• [Instructions to follow] Down to the last line, copy the records below without any change.

• [Available data]
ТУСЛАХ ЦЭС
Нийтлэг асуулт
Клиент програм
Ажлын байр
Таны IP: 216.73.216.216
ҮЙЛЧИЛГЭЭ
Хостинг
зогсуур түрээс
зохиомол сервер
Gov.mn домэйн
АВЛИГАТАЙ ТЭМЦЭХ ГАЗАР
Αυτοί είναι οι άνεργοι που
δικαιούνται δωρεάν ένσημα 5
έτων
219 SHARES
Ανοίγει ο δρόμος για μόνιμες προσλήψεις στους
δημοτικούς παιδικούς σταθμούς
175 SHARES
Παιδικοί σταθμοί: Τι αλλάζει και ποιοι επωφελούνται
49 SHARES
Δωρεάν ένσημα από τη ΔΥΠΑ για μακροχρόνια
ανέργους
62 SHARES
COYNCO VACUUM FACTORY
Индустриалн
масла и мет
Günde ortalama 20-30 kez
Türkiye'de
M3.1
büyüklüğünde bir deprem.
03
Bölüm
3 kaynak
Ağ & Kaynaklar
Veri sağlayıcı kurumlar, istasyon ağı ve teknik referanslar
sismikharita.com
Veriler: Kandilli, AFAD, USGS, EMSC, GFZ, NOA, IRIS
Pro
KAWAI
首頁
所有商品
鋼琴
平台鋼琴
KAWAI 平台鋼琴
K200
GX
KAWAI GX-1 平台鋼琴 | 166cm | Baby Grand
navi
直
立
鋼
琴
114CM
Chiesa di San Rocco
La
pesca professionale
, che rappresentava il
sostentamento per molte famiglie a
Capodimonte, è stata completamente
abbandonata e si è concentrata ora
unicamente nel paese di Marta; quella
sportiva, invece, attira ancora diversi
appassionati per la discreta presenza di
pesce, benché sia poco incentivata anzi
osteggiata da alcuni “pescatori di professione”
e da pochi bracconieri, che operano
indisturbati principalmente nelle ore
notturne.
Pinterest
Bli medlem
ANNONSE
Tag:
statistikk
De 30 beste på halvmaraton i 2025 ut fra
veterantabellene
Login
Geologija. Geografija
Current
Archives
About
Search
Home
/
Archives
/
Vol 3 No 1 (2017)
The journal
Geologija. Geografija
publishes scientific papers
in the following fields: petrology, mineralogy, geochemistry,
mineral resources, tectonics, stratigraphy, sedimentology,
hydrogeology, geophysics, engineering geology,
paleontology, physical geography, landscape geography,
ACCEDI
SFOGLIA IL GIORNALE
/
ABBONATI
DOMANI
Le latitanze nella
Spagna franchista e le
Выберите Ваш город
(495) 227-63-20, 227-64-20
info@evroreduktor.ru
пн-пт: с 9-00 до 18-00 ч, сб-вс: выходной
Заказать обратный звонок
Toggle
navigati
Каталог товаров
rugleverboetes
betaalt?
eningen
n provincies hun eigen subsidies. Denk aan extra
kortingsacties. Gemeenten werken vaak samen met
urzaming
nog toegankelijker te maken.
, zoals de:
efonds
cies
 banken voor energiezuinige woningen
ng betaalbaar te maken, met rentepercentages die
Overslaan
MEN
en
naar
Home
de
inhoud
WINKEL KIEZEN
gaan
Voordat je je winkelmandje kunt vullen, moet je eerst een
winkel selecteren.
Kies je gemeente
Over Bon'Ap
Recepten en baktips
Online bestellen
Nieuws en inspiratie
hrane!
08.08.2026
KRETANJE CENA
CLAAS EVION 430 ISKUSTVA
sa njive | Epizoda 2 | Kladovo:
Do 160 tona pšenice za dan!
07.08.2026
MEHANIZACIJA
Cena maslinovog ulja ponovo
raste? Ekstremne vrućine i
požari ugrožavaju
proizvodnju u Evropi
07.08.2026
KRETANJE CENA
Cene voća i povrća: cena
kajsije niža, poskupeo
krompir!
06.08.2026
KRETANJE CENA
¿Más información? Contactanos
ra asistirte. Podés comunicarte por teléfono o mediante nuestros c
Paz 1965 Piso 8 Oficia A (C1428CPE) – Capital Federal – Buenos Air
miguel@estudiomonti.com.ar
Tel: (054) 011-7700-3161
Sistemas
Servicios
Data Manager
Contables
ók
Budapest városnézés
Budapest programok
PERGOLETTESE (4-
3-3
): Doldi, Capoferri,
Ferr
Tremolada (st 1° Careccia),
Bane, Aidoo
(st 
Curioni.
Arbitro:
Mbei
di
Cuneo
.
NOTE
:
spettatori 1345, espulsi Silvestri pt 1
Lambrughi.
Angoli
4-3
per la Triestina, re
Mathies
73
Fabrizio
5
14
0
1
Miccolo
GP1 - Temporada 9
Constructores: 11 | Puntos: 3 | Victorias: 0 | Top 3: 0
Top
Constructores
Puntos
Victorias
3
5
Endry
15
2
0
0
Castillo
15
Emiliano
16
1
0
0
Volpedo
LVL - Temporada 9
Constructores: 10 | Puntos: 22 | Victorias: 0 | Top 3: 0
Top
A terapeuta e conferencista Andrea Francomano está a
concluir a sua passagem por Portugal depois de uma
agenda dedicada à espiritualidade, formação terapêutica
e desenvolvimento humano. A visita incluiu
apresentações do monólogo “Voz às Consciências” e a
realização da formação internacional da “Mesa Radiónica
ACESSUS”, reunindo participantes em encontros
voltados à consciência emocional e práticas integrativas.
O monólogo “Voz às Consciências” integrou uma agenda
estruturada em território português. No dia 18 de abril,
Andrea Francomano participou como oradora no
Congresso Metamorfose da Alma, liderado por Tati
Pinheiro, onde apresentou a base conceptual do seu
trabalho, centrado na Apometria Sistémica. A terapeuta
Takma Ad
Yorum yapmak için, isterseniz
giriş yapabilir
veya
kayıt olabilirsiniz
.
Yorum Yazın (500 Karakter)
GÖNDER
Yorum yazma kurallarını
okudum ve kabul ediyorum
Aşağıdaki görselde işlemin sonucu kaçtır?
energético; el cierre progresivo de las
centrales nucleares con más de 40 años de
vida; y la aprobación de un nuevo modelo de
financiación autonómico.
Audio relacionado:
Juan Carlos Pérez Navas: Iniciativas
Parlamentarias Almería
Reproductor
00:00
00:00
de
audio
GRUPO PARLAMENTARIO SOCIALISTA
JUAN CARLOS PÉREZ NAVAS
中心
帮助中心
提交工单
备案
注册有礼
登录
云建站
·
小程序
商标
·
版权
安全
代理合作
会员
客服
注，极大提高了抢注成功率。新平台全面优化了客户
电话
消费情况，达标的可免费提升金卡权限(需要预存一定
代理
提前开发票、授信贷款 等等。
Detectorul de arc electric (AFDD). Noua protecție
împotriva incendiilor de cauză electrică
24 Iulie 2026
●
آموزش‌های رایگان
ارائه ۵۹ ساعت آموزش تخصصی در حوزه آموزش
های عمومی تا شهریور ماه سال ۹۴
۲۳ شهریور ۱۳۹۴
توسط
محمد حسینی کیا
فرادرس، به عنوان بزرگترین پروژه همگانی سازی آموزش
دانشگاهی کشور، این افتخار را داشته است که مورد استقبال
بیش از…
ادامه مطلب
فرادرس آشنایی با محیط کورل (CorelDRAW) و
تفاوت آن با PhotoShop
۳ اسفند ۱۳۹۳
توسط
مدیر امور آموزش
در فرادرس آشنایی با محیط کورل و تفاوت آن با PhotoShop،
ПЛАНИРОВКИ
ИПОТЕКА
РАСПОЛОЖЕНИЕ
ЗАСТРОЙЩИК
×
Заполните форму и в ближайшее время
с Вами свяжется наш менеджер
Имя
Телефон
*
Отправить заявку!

• [Answer box]
ТУСЛАХ ЦЭС
Нийтлэг асуулт
Клиент програм
Ажлын байр
Таны IP: 216.73.216.216
ҮЙЛЧИЛГЭЭ
Хостинг
зогсуур түрээс
зохиомол сервер
Gov.mn домэйн
АВЛИГАТАЙ ТЭМЦЭХ ГАЗАР
Αυτοί είναι οι άνεργοι που
δικαιούνται δωρεάν ένσημα 5
έτων
219 SHARES
Ανοίγει ο δρόμος για μόνιμες προσλήψεις στους
δημοτικούς παιδικούς σταθμούς
175 SHARES
Παιδικοί σταθμοί: Τι αλλάζει και ποιοι επωφελούνται
49 SHARES
Δωρεάν ένσημα από τη ΔΥΠΑ για μακροχρόνια
ανέργους
62 SHARES
COYNCO VACUUM FACTORY
Индустриалн
масла и мет
Günde ortalama 20-30 kez
Türkiye'de
M3.1
büyüklüğünde bir deprem.
03
Bölüm
3 kaynak
Ağ & Kaynaklar
Veri sağlayıcı kurumlar, istasyon ağı ve teknik referanslar
sismikharita.com
Veriler: Kandilli, AFAD, USGS, EMSC, GFZ, NOA, IRIS
Pro
KAWAI
首頁
所有商品
鋼琴
平台鋼琴
KAWAI 平台鋼琴
K200
GX
KAWAI GX-1 平台鋼琴 | 166cm | Baby Grand
navi
直
立
鋼
琴
114CM
Chiesa di San Rocco
La
pesca professionale
, che rappresentava il
sostentamento per molte famiglie a
Capodimonte, è stata completamente
abbandonata e si è concentrata ora
unicamente nel paese di Marta; quella
sportiva, invece, attira ancora diversi
appassionati per la discreta presenza di
pesce, benché sia poco incentivata anzi
osteggiata da alcuni “pescatori di professione”
e da pochi bracconieri, che operano
indisturbati principalmente nelle ore
notturne.
Pinterest
Bli medlem
ANNONSE
Tag:
statistikk
De 30 beste på halvmaraton i 2025 ut fra
veterantabellene
Login
Geologija. Geografija
Current
Archives
About
Search
Home
/
Archives
/
Vol 3 No 1 (2017)
The journal
Geologija. Geografija
publishes scientific papers
in the following fields: petrology, mineralogy, geochemistry,
mineral resources, tectonics, stratigraphy, sedimentology,
hydrogeology, geophysics, engineering geology,
paleontology, physical geography, landscape geography,
ACCEDI
SFOGLIA IL GIORNALE
/
ABBONATI
DOMANI
Le latitanze nella
Spagna franchista e le
Выберите Ваш город
(495) 227-63-20, 227-64-20
info@evroreduktor.ru
пн-пт: с 9-00 до 18-00 ч, сб-вс: выходной
Заказать обратный звонок
Toggle
navigati
Каталог товаров
rugleverboetes
betaalt?
eningen
n provincies hun eigen subsidies. Denk aan extra
kortingsacties. Gemeenten werken vaak samen met
urzaming
nog toegankelijker te maken.
, zoals de:
efonds
cies
 banken voor energiezuinige woningen
ng betaalbaar te maken, met rentepercentages die
Overslaan
MEN
en
naar
Home
de
inhoud
WINKEL KIEZEN
gaan
Voordat je je winkelmandje kunt vullen, moet je eerst een
winkel selecteren.
Kies je gemeente
Over Bon'Ap
Recepten en baktips
Online bestellen
Nieuws en inspiratie
hrane!
08.08.2026
KRETANJE CENA
CLAAS EVION 430 ISKUSTVA
sa njive | Epizoda 2 | Kladovo:
Do 160 tona pšenice za dan!
07.08.2026
MEHANIZACIJA
Cena maslinovog ulja ponovo
raste? Ekstremne vrućine i
požari ugrožavaju
proizvodnju u Evropi
07.08.2026
KRETANJE CENA
Cene voća i povrća: cena
kajsije niža, poskupeo
krompir!
06.08.2026
KRETANJE CENA
¿Más información? Contactanos
ra asistirte. Podés comunicarte por teléfono o mediante nuestros c
Paz 1965 Piso 8 Oficia A (C1428CPE) – Capital Federal – Buenos Air
miguel@estudiomonti.com.ar
Tel: (054) 011-7700-3161
Sistemas
Servicios
Data Manager
Contables
ók
Budapest városnézés
Budapest programok
PERGOLETTESE (4-
3-3
): Doldi, Capoferri,
Ferr
Tremolada (st 1° Careccia),
Bane, Aidoo
(st 
Curioni.
Arbitro:
Mbei
di
Cuneo
.
NOTE
:
spettatori 1345, espulsi Silvestri pt 1
Lambrughi.
Angoli
4-3
per la Triestina, re
Mathies
73
Fabrizio
5
14
0
1
Miccolo
GP1 - Temporada 9
Constructores: 11 | Puntos: 3 | Victorias: 0 | Top 3: 0
Top
Constructores
Puntos
Victorias
3
5
Endry
15
2
0
0
Castillo
15
Emiliano
16
1
0
0
Volpedo
LVL - Temporada 9
Constructores: 10 | Puntos: 22 | Victorias: 0 | Top 3: 0
Top
A terapeuta e conferencista Andrea Francomano está a
concluir a sua passagem por Portugal depois de uma
agenda dedicada à espiritualidade, formação terapêutica
e desenvolvimento humano. A visita incluiu
apresentações do monólogo “Voz às Consciências” e a
realização da formação internacional da “Mesa Radiónica
ACESSUS”, reunindo participantes em encontros
voltados à consciência emocional e práticas integrativas.
O monólogo “Voz às Consciências” integrou uma agenda
estruturada em território português. No dia 18 de abril,
Andrea Francomano participou como oradora no
Congresso Metamorfose da Alma, liderado por Tati
Pinheiro, onde apresentou a base conceptual do seu
trabalho, centrado na Apometria Sistémica. A terapeuta
Takma Ad
Yorum yapmak için, isterseniz
giriş yapabilir
veya
kayıt olabilirsiniz
.
Yorum Yazın (500 Karakter)
GÖNDER
Yorum yazma kurallarını
okudum ve kabul ediyorum
Aşağıdaki görselde işlemin sonucu kaçtır?
energético; el cierre progresivo de las
centrales nucleares con más de 40 años de
vida; y la aprobación de un nuevo modelo de
financiación autonómico.
Audio relacionado:
Juan Carlos Pérez Navas: Iniciativas
Parlamentarias Almería
Reproductor
00:00
00:00
de
audio
GRUPO PARLAMENTARIO SOCIALISTA
JUAN CARLOS PÉREZ NAVAS
中心
帮助中心
提交工单
备案
注册有礼
登录
云建站
·
小程序
商标
·
版权
安全
代理合作
会员
客服
注，极大提高了抢注成功率。新平台全面优化了客户
电话
消费情况，达标的可免费提升金卡权限(需要预存一定
代理
提前开发票、授信贷款 等等。
Detectorul de arc electric (AFDD). Noua protecție
împotriva incendiilor de cauză electrică
24 Iulie 2026
●
آموزش‌های رایگان
ارائه ۵۹ ساعت آموزش تخصصی در حوزه آموزش
های عمومی تا شهریور ماه سال ۹۴
۲۳ شهریور ۱۳۹۴
توسط
محمد حسینی کیا
فرادرس، به عنوان بزرگترین پروژه همگانی سازی آموزش
دانشگاهی کشور، این افتخار را داشته است که مورد استقبال
بیش از…
ادامه مطلب
فرادرس آشنایی با محیط کورل (CorelDRAW) و
تفاوت آن با PhotoShop
۳ اسفند ۱۳۹۳
توسط
مدیر امور آموزش
در فرادرس آشنایی با محیط کورل و تفاوت آن با PhotoShop،
ПЛАНИРОВКИ
ИПОТЕКА
РАСПОЛОЖЕНИЕ
ЗАСТРОЙЩИК
×
Заполните форму и в ближайшее время
с Вами свяжется наш менеджер
Имя
Телефон
*
Отправить заявку!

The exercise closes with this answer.